Thanks for the help!

> On 02-Mar-2020, at 3:50 PM, Arvid Heise <ar...@ververica.com> wrote:
> 
> I didn't get the use case completely. Are you using several sensors with 
> different schemas? Are processing them jointly?
> 
> Let's assume some cases:
> 1) Only one format, it would be best to generate a case class with 
> avrohugger. That is especially true if you processing actually requires 
> specific fields to be present.
> 2) Several sensors, but processed independently. You could do the same as 1) 
> for all sensors. If you don't need to access specific fields, you should 
> fetch the latest schema in your main() and all the things that Flink provides.
> 3) You have constantly changing schemas and want to forward records always 
> with the latest schema enriched with some fields. You need to stick to 
> GenericRecord. I'd go with the byte[] approach of my first response if you 
> only have one such application / processing step.

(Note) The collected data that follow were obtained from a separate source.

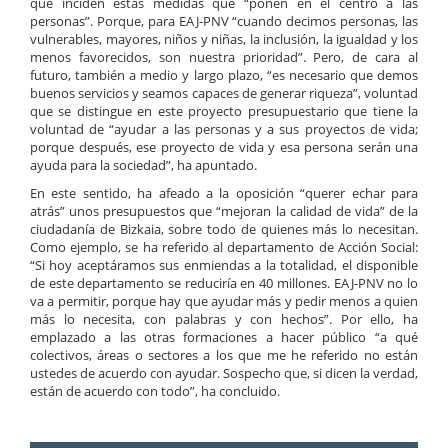
que inciden estas medidas que “ponen en el centro a las
personas”. Porque, para EAJ-PNV “cuando decimos personas, las
vulnerables, mayores, niños y niñas, la inclusión, la igualdad y los
menos favorecidos, son nuestra prioridad”. Pero, de cara al
futuro, también a medio y largo plazo, “es necesario que demos
buenos servicios y seamos capaces de generar riqueza”, voluntad
que se distingue en este proyecto presupuestario que tiene la
voluntad de “ayudar a las personas y a sus proyectos de vida;
porque después, ese proyecto de vida y esa persona serán una
ayuda para la sociedad”, ha apuntado.
En este sentido, ha afeado a la oposición “querer echar para
atrás” unos presupuestos que “mejoran la calidad de vida” de la
ciudadanía de Bizkaia, sobre todo de quienes más lo necesitan.
Como ejemplo, se ha referido al departamento de Acción Social:
“Si hoy aceptáramos sus enmiendas a la totalidad, el disponible
de este departamento se reduciría en 40 millones. EAJ-PNV no lo
va a permitir, porque hay que ayudar más y pedir menos a quien
más lo necesita, con palabras y con hechos”. Por ello, ha
emplazado a las otras formaciones a hacer público “a qué
colectivos, áreas o sectores a los que me he referido no están
ustedes de acuerdo con ayudar. Sospecho que, si dicen la verdad,
están de acuerdo con todo”, ha concluido.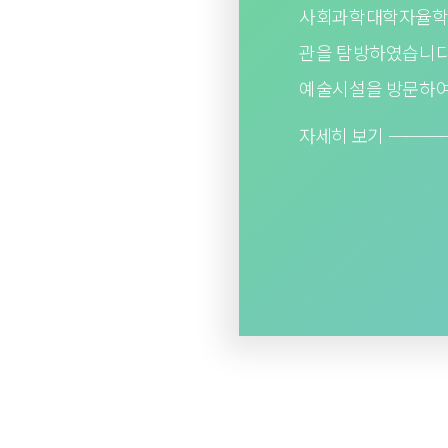
사회과학대학자율학부에
관을 탐방하였습니다
예술시설을 방문하여
직접 이용해 보는 경
자세히 보기 ───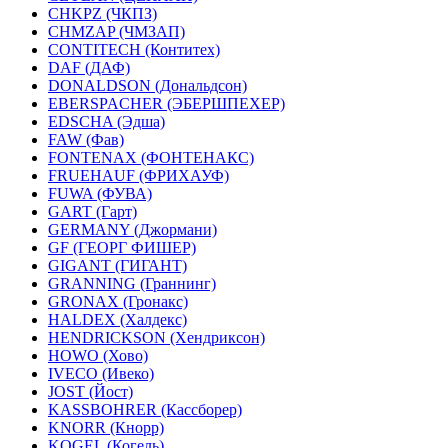
CHKPZ (ЧКПЗ)
CHMZAP (ЧМЗАП)
CONTITECH (Контитех)
DAF (ДАФ)
DONALDSON (Дональдсон)
EBERSPACHER (ЭБЕРШПЕХЕР)
EDSCHA (Эдша)
FAW (Фав)
FONTENAX (ФОНТЕНАКС)
FRUEHAUF (ФРИХАУФ)
FUWA (ФУВА)
GART (Гарт)
GERMANY (Джормани)
GF (ГЕОРГ ФИШЕР)
GIGANT (ГИГАНТ)
GRANNING (Граннинг)
GRONAX (Гронакс)
HALDEX (Халдекс)
HENDRICKSON (Хендриксон)
HOWO (Хово)
IVECO (Ивеко)
JOST (Йост)
KASSBOHRER (Касcборер)
KNORR (Кнорр)
KOGEL (Когель)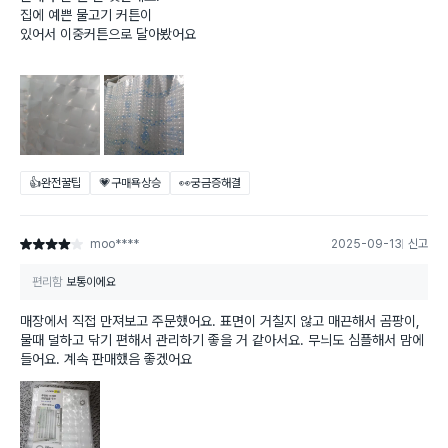
집에 예쁜 물고기 커튼이
있어서 이중커튼으로 달아봤어요
👍완전꿀팁
💗구매욕상승
👀궁금증해결
moo****
2025-09-13
신고
별점 4점
편리함
보통이에요
매장에서 직접 만져보고 주문했어요. 표면이 거칠지 않고 매끈해서 곰팡이,
물때 덜하고 닦기 편해서 관리하기 좋을 거 같아서요. 무늬도 심플해서 맘에
들어요. 계속 판매했음 좋겠어요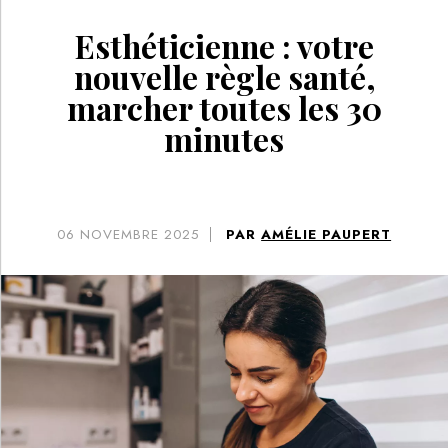
Esthéticienne : votre
nouvelle règle santé,
marcher toutes les 30
minutes
06
NOVEMBRE 2025
PAR
AMÉLIE PAUPERT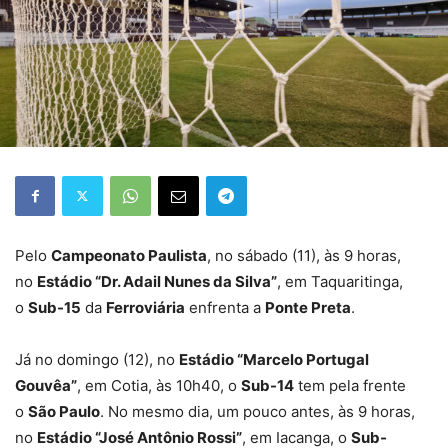
Pelo
Campeonato Paulista
, no sábado (11), às 9 horas,
no
Estádio “Dr. Adail Nunes da Silva”
, em Taquaritinga,
o
Sub-15
da
Ferroviária
enfrenta a
Ponte Preta
.
Já no domingo (12), no
Estádio “Marcelo Portugal
Gouvêa”
, em Cotia, às 10h40, o
Sub-14
tem pela frente
o
São Paulo
. No mesmo dia, um pouco antes, às 9 horas,
no
Estádio “José Antônio Rossi”
, em Iacanga, o
Sub-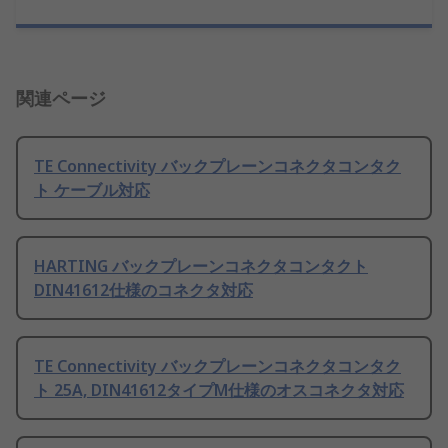
関連ページ
TE Connectivity バックプレーンコネクタコンタク
ト ケーブル対応
HARTING バックプレーンコネクタコンタクト
DIN41612仕様のコネクタ対応
TE Connectivity バックプレーンコネクタコンタク
ト 25A, DIN41612タイプM仕様のオスコネクタ対応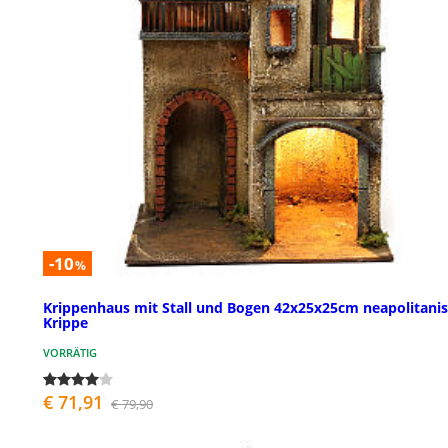
-10
%
Krippenhaus mit Stall und Bogen 42x25x25cm neapolitani
Krippe
VORRÄTIG
€ 71,91
€ 79,90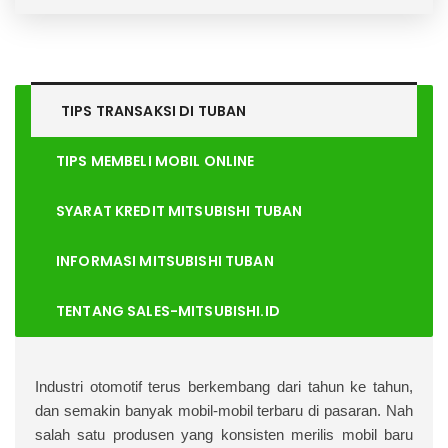
TIPS TRANSAKSI DI
TUBAN
TIPS MEMBELI MOBIL ONLINE
SYARAT KREDIT MITSUBISHI TUBAN
INFORMASI MITSUBISHI TUBAN
TENTANG SALES-MITSUBISHI.ID
I
ndustri otomotif terus berkembang dari tahun ke tahun,
dan semakin banyak mobil-mobil terbaru di pasaran. Nah
salah satu produsen yang konsisten merilis mobil baru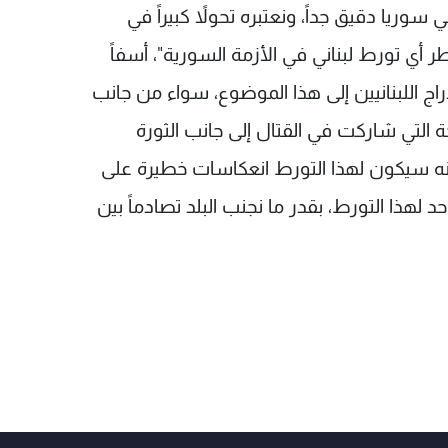
سوريا دقيق جداً، ونعتبره تحولاً كبيراً في
طر أي تورط لبناني في الأزمة السورية"، أسفاً
اج اللبنانيين إلى هذا الموضوع، سواء من جانب
 التي شاركت في القتال إلى جانب الثورة
 أنه سيكون لهذا التورط انعكاسات خطيرة على
د لهذا التورط، بقدر ما نجنب البلد تصادماً بين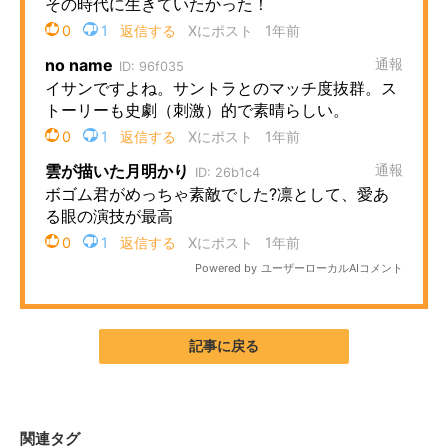
企業向けIT製品の総合サイト
IT製品の技術・比較・事例
製造業のIT導入・活用を支援
モノづくり技術者専門サイト
エレクトロニクス専門サイト
電子設計の基本と応用
エネルギーの専門メディア
建設×テクノロジーの最前線
記事に戻る
ちょっと気になるネットの話題
関連タグ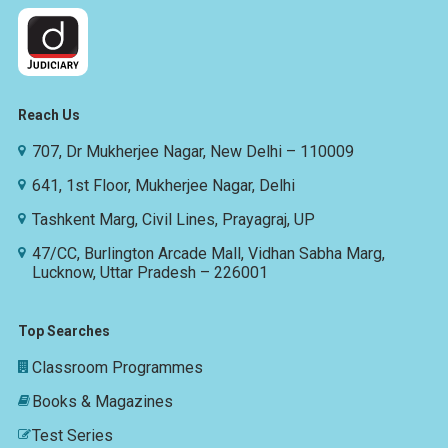
Reach Us
707, Dr Mukherjee Nagar, New Delhi – 110009
641, 1st Floor, Mukherjee Nagar, Delhi
Tashkent Marg, Civil Lines, Prayagraj, UP
47/CC, Burlington Arcade Mall, Vidhan Sabha Marg,
Lucknow, Uttar Pradesh – 226001
Top Searches
Classroom Programmes
Books & Magazines
Test Series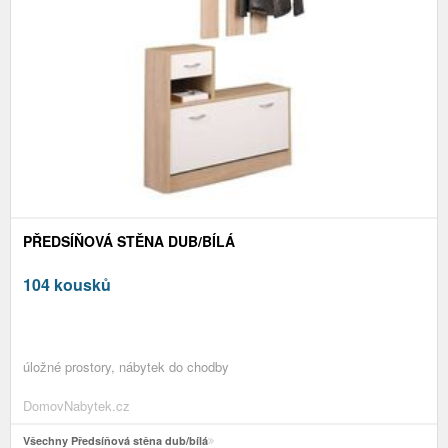
PŘEDSÍŇOVÁ STĚNA DUB/BÍLÁ
104 kousků
úložné prostory, nábytek do chodby
DomovNabytek.cz
Všechny Předsíňová stěna dub/bílá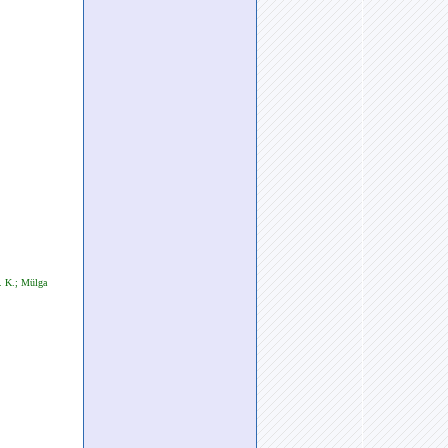
. K.; Mülga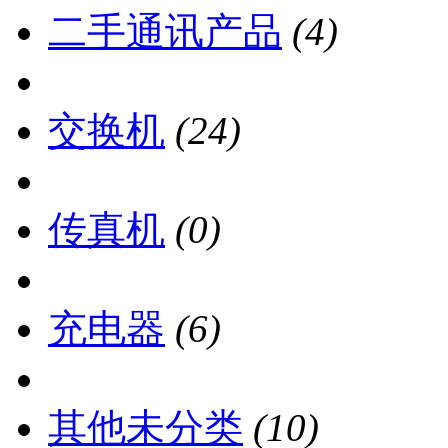
二手通讯产品
(4)
交换机
(24)
传真机
(0)
充电器
(6)
其他未分类
(10)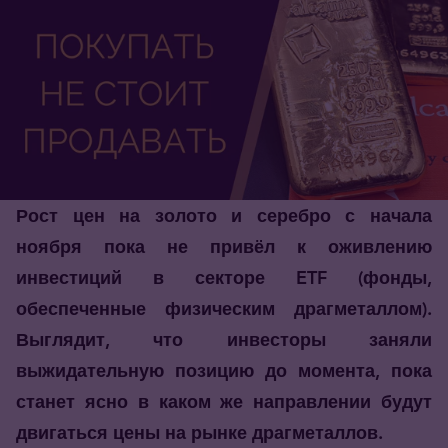
Рост цен на золото и серебро с начала
ноября пока не привёл к оживлению
инвестиций в секторе ETF (фонды,
обеспеченные физическим драгметаллом).
Выглядит, что инвесторы заняли
выжидательную позицию до момента, пока
станет ясно в каком же направлении будут
двигаться цены на рынке драгметаллов.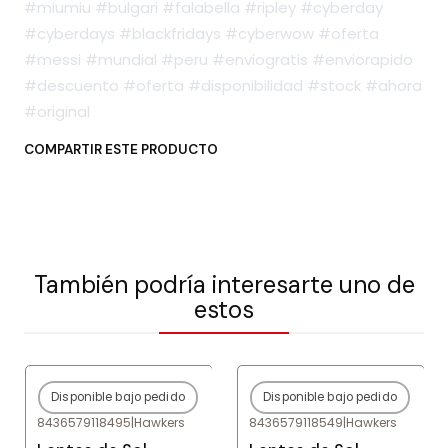
#miumiu #bulgari #falabella #ripley #cyberday
#cyberdays #blackfridays #cyberwow #oferta
#messi #mundial #peru #enviogratis #enviorapido
#descuento #oferta #disponibilidad #stock #ahora
#original
COMPARTIR ESTE PRODUCTO
También podría interesarte uno de
estos
Disponible bajo pedido
Disponible bajo pedido
-80%
OFF
-80%
OFF
8436579118495
|
Hawkers
8436579118549
|
Hawkers
Agotado
Agotado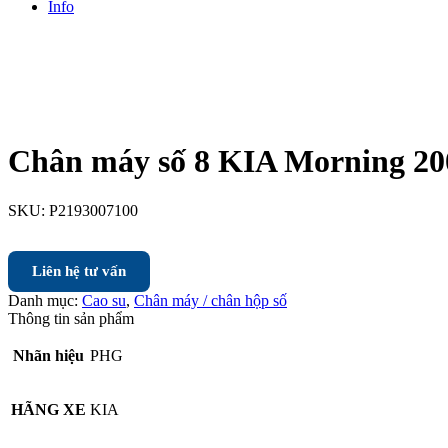
Info
Chân máy số 8 KIA Morning 20
SKU:
P2193007100
Liên hệ tư vấn
Danh mục:
Cao su
,
Chân máy / chân hộp số
Thông tin sản phẩm
Nhãn hiệu
PHG
HÃNG XE
KIA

> 4) Else go with the custom TypeInfo/Serializer. We can help you to implement 
> it. If you can do it yourself, I'd be awesome to put it as a response here 
> for other users.
> 
> On Mon, Mar 2, 2020 at 11:01 AM Nitish Pant <nitishpant...@gmail.com 
> <mailto:nitishpant...@gmail.com>> wrote:
> Hi,
> 
> So I am building a data pipeline that takes input from sensors via MQTT 
> broker and passes it to kafka. Before it goes to kafka, I am filtering and 
> serializing the filtered data into avro format and keeping the schema in the 
> registry. Now I want to get that data in flink to process it using some 
> algorithms. So, at the flinkKafkaConsumer end, I currently don’t have the 
> schemas for my data. One work around for me would be to get the schema 
> corresponding the data that I’ll be getting from a topic separately from the 
> registry and then work forward, but I was hoping there would a way to avoid 
> this and integrate the schema registry with my consumer in some way like 
> kafka-connect does. This is why I was trying this solution.
> 
> Do you think I should maybe do the work around method as implementing a 
> GenericRecord would be more of a overhead in the longer run?
> 
> Thanks!
> 
> 
>> On 02-Mar-2020, at 3:11 PM, Arvid Heise <ar...@ververica.com 
>> <mailto:ar...@ververica.com>> wrote:
>> 
>> Could you please give more background on your use case? It's hard to give 
>> any advice with the little information you gave us.
>> 
>> Usually, the consumer should know the schema or else it's hard to do 
>> meaningful processing.
>> If it's something completely generic, then there is no way around it, but 
>> that should be the last straw. Here my recommendations from my first 
>> response would come into play.
>> 
>> If they are not working for you for some reason, please let me know why and 
>> I could come up with a solution.
>> 
>> On Mon, Mar 2, 2020 at 10:27 AM Nitish Pant <nitishpant...@gmail.com 
>> <mailto:nitishpant...@gmail.com>> wrote:
>> Hi,
>> 
>> Thanks for the replies. I get that it is not wise to use GenericRecord and 
>> that is what is causing the Kryo fallback, but then if not this, how should 
>> I go about writing a AvroSchemaRegistrySchema for when I don’t know the 
>> schema. Without the knowledge of schema, I can’t create a class. Can you 
>> suggest a way of getting around that?
>> 
>> Thanks!
>> 
>>> On 02-Mar-2020, at 2:14 PM, Dawid Wysakowicz <dwysakow...@apache.org 
>>> <mailto:dwysakow...@apache.org>> wrote:
>>> 
>>> Hi Nitish,
>>> 
>>> Just to slightly extend on Arvid's reply. As Arvid said the Kryo serializer 
>>> comes from the call to TypeExtractor.getForClass(classOf[GenericRecord]). 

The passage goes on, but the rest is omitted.